Stored data entries
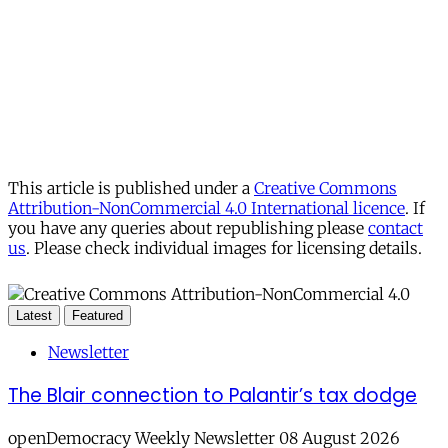
This article is published under a
Creative Commons
Attribution-NonCommercial 4.0 International licence
. If
you have any queries about republishing please
contact
us
. Please check individual images for licensing details.
Latest
Featured
Newsletter
The Blair connection to Palantir’s tax dodge
openDemocracy Weekly Newsletter 08 August 2026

◆ YOUR ASSIGNMENT ◆
Restate the data word for word without pictures.

◆ ANSWER TO THE PROBLEM ◆
This article is published under a
Creative Commons
Attribution-NonCommercial 4.0 International licence
. If
you have any queries about republishing please
contact
us
. Please check individual images for licensing details.
Latest
Featured
Newsletter
The Blair connection to Palantir’s tax dodge
openDemocracy Weekly Newsletter 08 August 2026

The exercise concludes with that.